We would still have the problem of solving for the best solution and algorithmic complexity. I wouldn't be surprised if the problem turns out to be NP-complete (that is, the question of whether there is a solution). That doesn't rule out reasonable performance in practice, but it does make it more difficult to implement. Likely different heuristics would do well in different situations, and we would have to find ones that work well in typical use.

My proposed optimisation would work by restricting the number of package versions to be considered when searching in the history, then brute-forcing through the rest. That would likely be satisfactory in many common scenarios (or, at least, in our own real scenario), since there would only be a handful of versions to consider.

The scenario in the original post would likely be easy to solve, since there are only two top-level packages and one of them has an explicit version pin. It's therefore either obvious that it's the django-debug-toolbar that needs to be rolled back (since its dependencies cannot match the explicitly-specified ~=1.4.0) or there are only a few versions of Django ~= 1.4.0 to check.

Likely we would be able to develop a solver which would work well in most circumstances.  

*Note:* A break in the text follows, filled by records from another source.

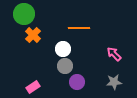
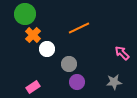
green circle: moved 1 px right
orange line: rotated 25 degrees counterclockwise
white circle: moved 16 px left
pink arrow: moved 8 px right, 1 px up
gray circle: moved 4 px right, 2 px up
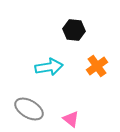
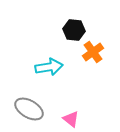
orange cross: moved 4 px left, 14 px up
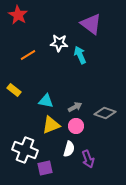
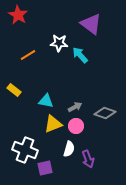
cyan arrow: rotated 18 degrees counterclockwise
yellow triangle: moved 2 px right, 1 px up
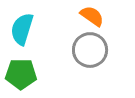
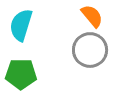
orange semicircle: rotated 15 degrees clockwise
cyan semicircle: moved 1 px left, 4 px up
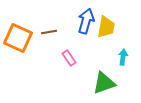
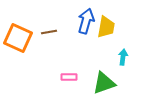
pink rectangle: moved 19 px down; rotated 56 degrees counterclockwise
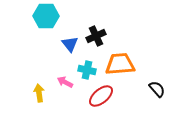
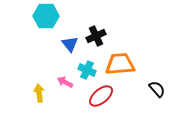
cyan cross: rotated 12 degrees clockwise
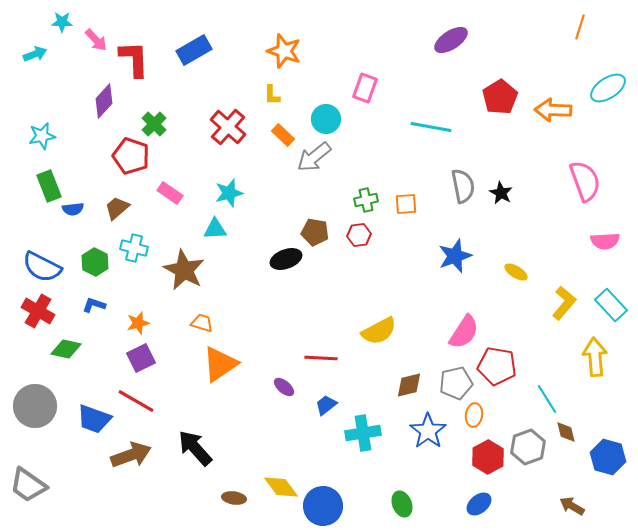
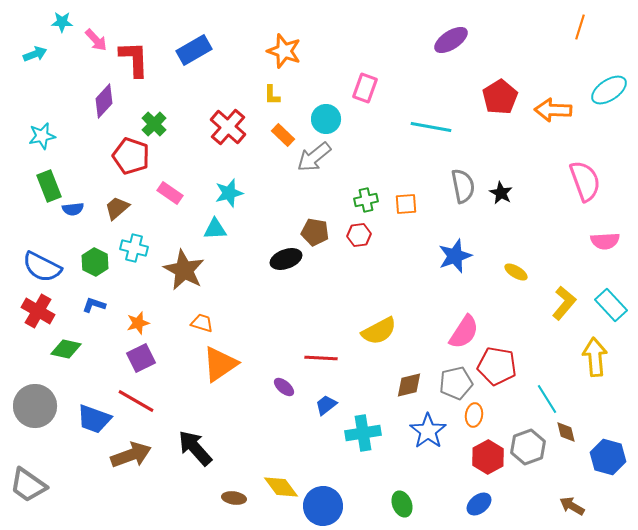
cyan ellipse at (608, 88): moved 1 px right, 2 px down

A minor issue would be defining which of the possible solutions should be returned when there is more than one. In most cases, there will be one clear best solution. In the remaining cases, likely any of them can be returned; ideally the same one each time, to avoid spurious changes in the compiled requirements.txt (which would then trigger spurious CI builds and interleaved package versions which alternate upgrading different dependencies). That would require either a deterministic algorithm, or an explicit last-stage comparison with the previously-compiled requirements.txt so that the previous solution is returned if the new solution is no better.

[Behoston]

Same problem with:

python-glanceclient==2.15.0
cryptography==2.4.2

glacier requires Pyopenssl>=17.0, but 20.0 picked as best candidate Pyopenssl 20.0 requires cryptography>=3.x

[atugushev]

Fixed with the new resolver from #1539:

Details

``` ❯ pip-compile --resolver backtracking # # This file is autogenerated by pip-compile with python 3.8 # To update, run: # # pip-compile --resolver=backtracking # django==1.4.22 # via # -r requirements.in # django-debug-toolbar django-debug-toolbar==1.3.2 # via -r requirements.in sqlparse==0.4.2 # via django-debug-toolbar ```

[atugushev]

This has been fixed in #1539 with the backtracking resolver, try pip-compile --resolver backtracking. The resolver is released as part of pip-tools v6.8.0. Please let us know if it doesn't resolve your issue. Thanks!